No obstante, adaptarse es importante y no hay que renunciar a hacerlo. Especialmente cuando la sociedad cambia a una velocidad vertiginosa que puede hacer temblar a lenguas asentadas y con muchos más hablantes que el euskara y a estructuras mucho más potentes que la endeble institucionalización vasca.
Cambiar no es fácil. Por eso, hay que destacar el esfuerzo de Topagunea –en adelante Taupa– para realizar una reflexión y adaptarse a las nuevas realidades sociales, atendiendo al relevo generacional, a las nuevas formas de politización y activismo, renovando compromisos, discursos y prácticas para multiplicar el uso del euskara y garantizar su salud.

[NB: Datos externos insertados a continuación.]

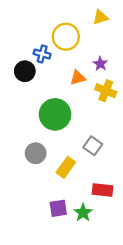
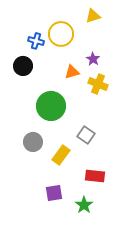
blue cross: (42, 54) -> (36, 41), moved
green star: (83, 213) -> (84, 205), moved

Esquemas del pasado y dogmas de toda la vida
Tras deshacerse ETA, Euskal Herria vive una nueva fase histórica, pero a menudo se reproducen esquemas del pasado. En relación con el euskara, la regresión en derechos y políticas que promueven algunos lobbies a través de la judicatura española es inaceptable.
En todo caso, la resistencia al cambio es general y hay dogmas que permean las prácticas políticas vascas. Por ejemplo, el catastrofismo puede provocar una reacción inmediata en un grupo militante, pero todo indica que a medio plazo desmoviliza, abona el fatalismo y aparta a sectores más amplios. Eso no quiere decir que no haya que ser riguroso. Porque su reverso, un buenismo que niega los problemas y los conflictos, no responde a una realidad que se enquista y, en algunos terrenos, retrocede.

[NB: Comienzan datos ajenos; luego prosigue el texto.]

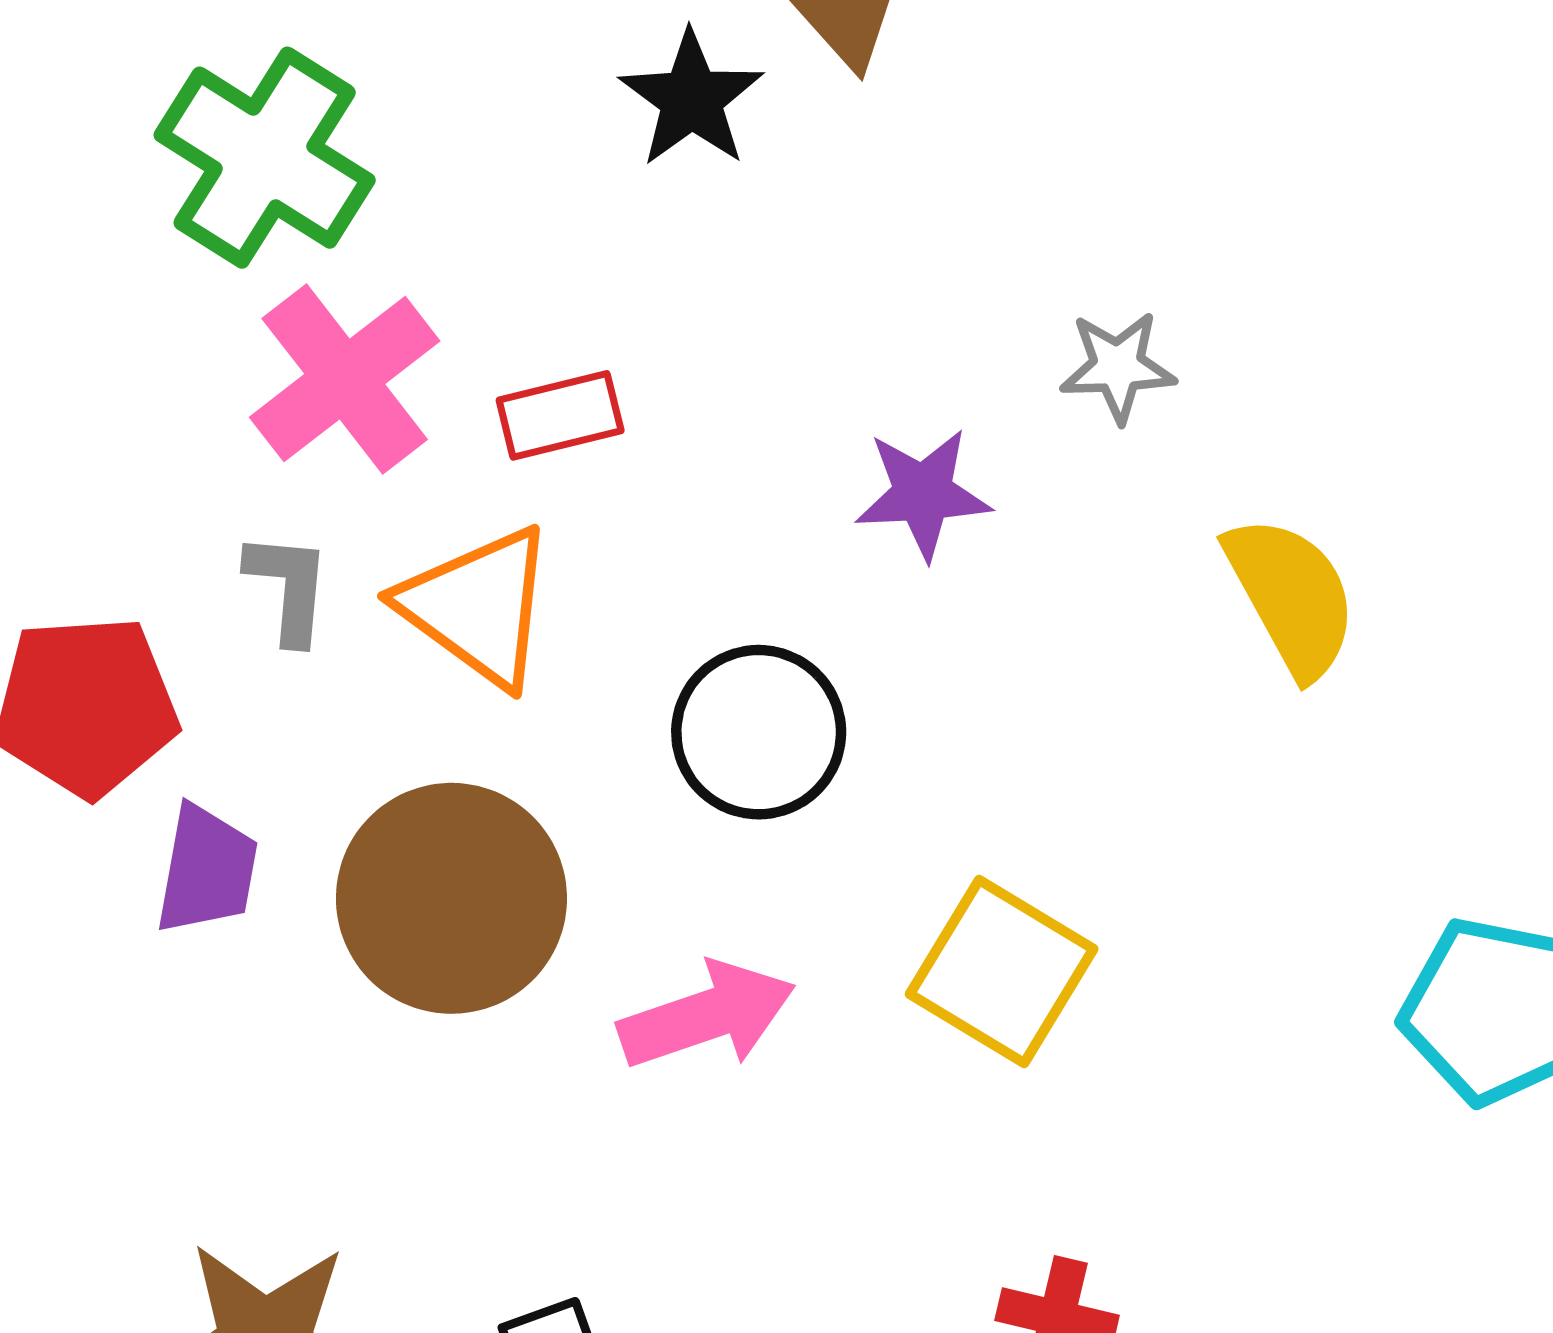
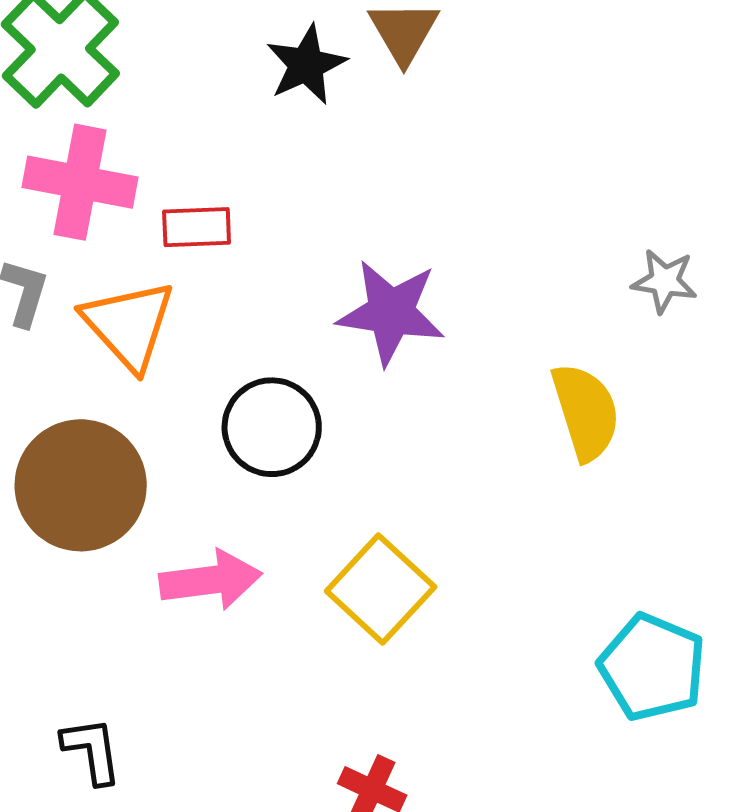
gray star: (1118, 367) -> (664, 281), moved
pink cross: (345, 379) -> (80, 182), turned 37
purple star: (923, 494) -> (391, 312), size x1.4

Tampoco son realistas los idealismos que sostienen visiones que no responden a la situación de casi ninguna parte del país. Lo mismo pasa con todo tipo de nostalgias, tanto las relacionadas con la juventud –«entonces sí que…»– como las que relatan edades de oro ahistóricas que nunca van a regresar. Fiscalizar mucho y no rendir cuentas nunca funciona.

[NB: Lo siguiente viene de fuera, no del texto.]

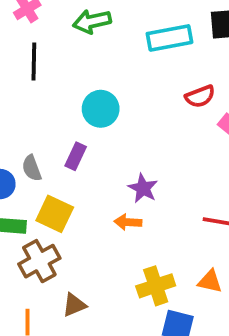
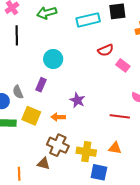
orange arrow: (128, 222) -> (58, 117), moved
brown cross: (39, 261) -> (58, 145), moved, turned -35
yellow cross: (156, 286) -> (86, 152), turned 30
brown triangle: (74, 305) -> (44, 164), turned 40

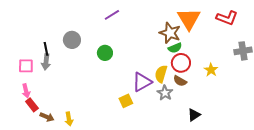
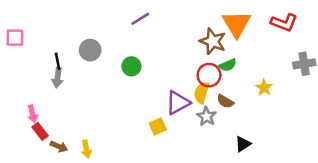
green semicircle: (175, 48) -> (228, 65), moved
red circle: (181, 63) -> (209, 75), moved
pink square: (26, 66) -> (15, 38), moved

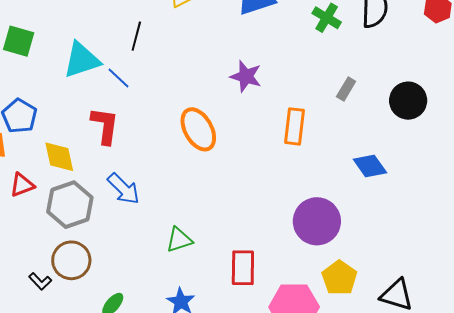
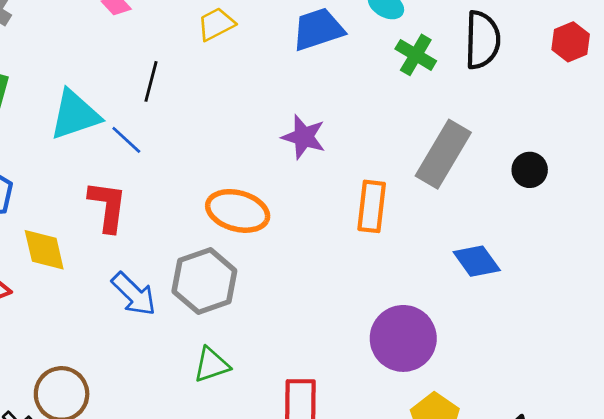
gray rectangle: (346, 89) -> (443, 154), size x2.0
black circle: (408, 101) -> (530, 170), size x0.7
orange ellipse: (198, 129) -> (238, 211), turned -45
gray hexagon: (70, 205) -> (204, 281), moved

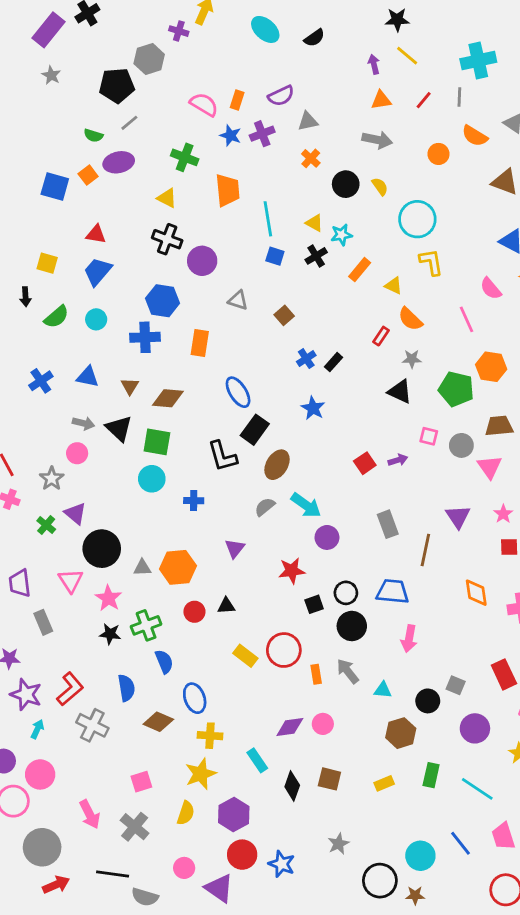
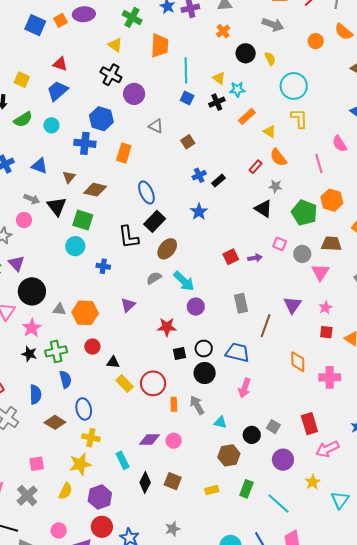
black triangle: (226, 606) -> (113, 362), moved

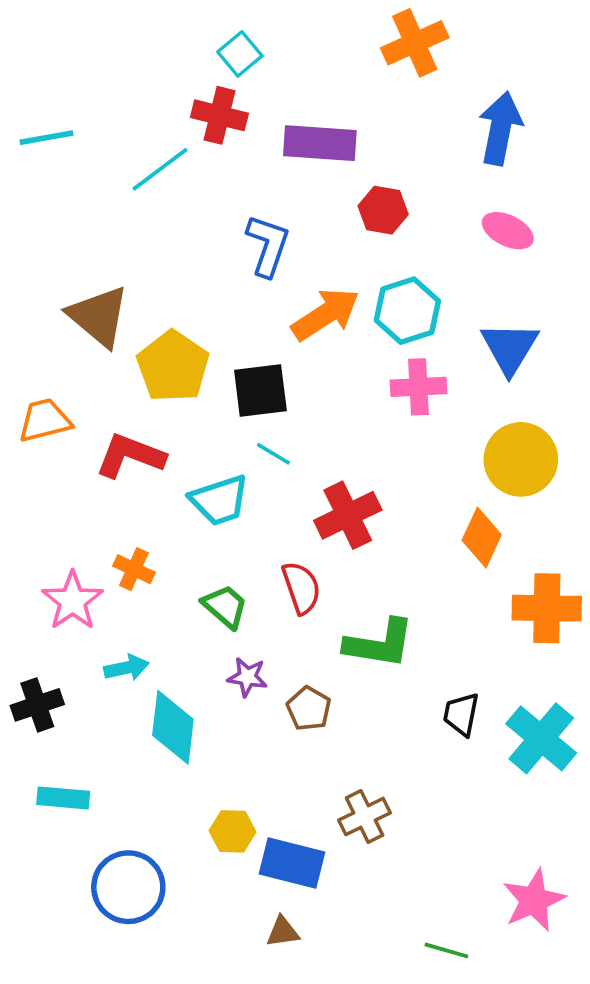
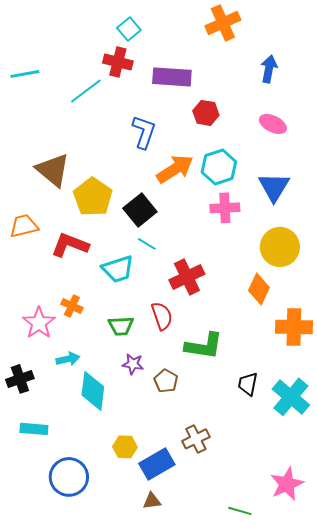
blue arrow: (500, 128) -> (269, 69), size x0.7
black square: (260, 391) -> (140, 210), turned -32
green trapezoid: (225, 606) -> (121, 326), turned 136
blue rectangle: (292, 863) -> (157, 464), turned -44

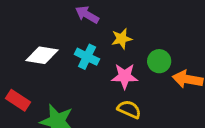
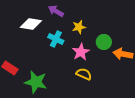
white diamond: (42, 55) -> (31, 24), moved
pink star: (125, 76) -> (81, 52), turned -30

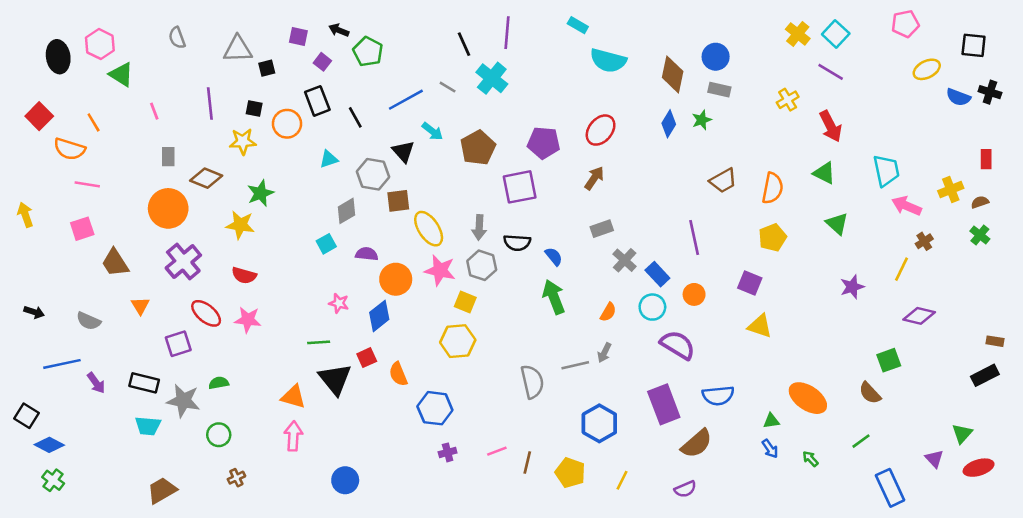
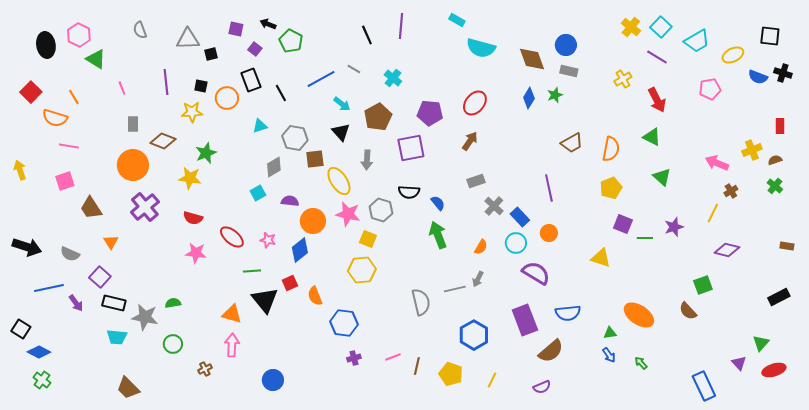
pink pentagon: (905, 24) -> (710, 89), moved
brown diamond: (673, 74) -> (532, 59), turned -32
cyan cross: (492, 78) -> (393, 78), moved, size x0.7
black triangle: (403, 152) -> (341, 132), moved
cyan trapezoid: (886, 170) -> (697, 41), moved, turned 72
gray arrow: (479, 227) -> (367, 160), moved
purple square: (750, 283) -> (623, 224), moved
black arrow: (34, 312) -> (27, 247), size x1.8
red ellipse: (206, 313) -> (232, 237), moved
brown rectangle: (995, 341) -> (787, 246), moved
purple square: (178, 344) -> (100, 277), moved, turned -30
green line: (861, 441) -> (645, 238), moved, turned 35
brown cross: (236, 478) -> (205, 369), moved
brown trapezoid: (162, 490) -> (128, 388), turned -105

Reinventarse o caer en la decadencia
El euskara necesita una estrategia eficaz, con plazos y fórmulas, adaptada a los diferentes territorios y sectores de la sociedad vasca. Una estrategia realista y ambiciosa, que atienda a los retos que afronta Euskal Herria en este momento histórico, desde los flujos migratorios hasta la Inteligencia Artificial. Debe ser una estrategia compartida entre quienes lideran esa misión, junto con las instituciones, entidades y ciudadanos y ciudadanas que apoyan esta causa.
Parte de esa estrategia es ampliar esa base social, en número y en terrenos. Euskaldunes, euskaltzales y la ciudadanía vasca en general deben vincularse a esa labor y realizar su aportación, seguros de que los esfuerzos tienen sentido. Desde la euskaldunización al activismo, se acertará o no, pero no será por no intentarlo y evaluarlo. Hay que afinar ese concierto de ideas, propuestas, prácticas, valores, acuerdos y desacuerdos para avanzar en la normalización y el desarrollo del euskara. Taupa ha dado un paso, pero son conscientes de que no hay fórmulas mágicas. Hay que trabajar y acertar.
También en el terreno de los medios de comunicación harán falta cambios si se quiere avanzar en esos objetivos compartidos. Desde su nacimiento, ese es el compromiso de GARA y de su comunidad.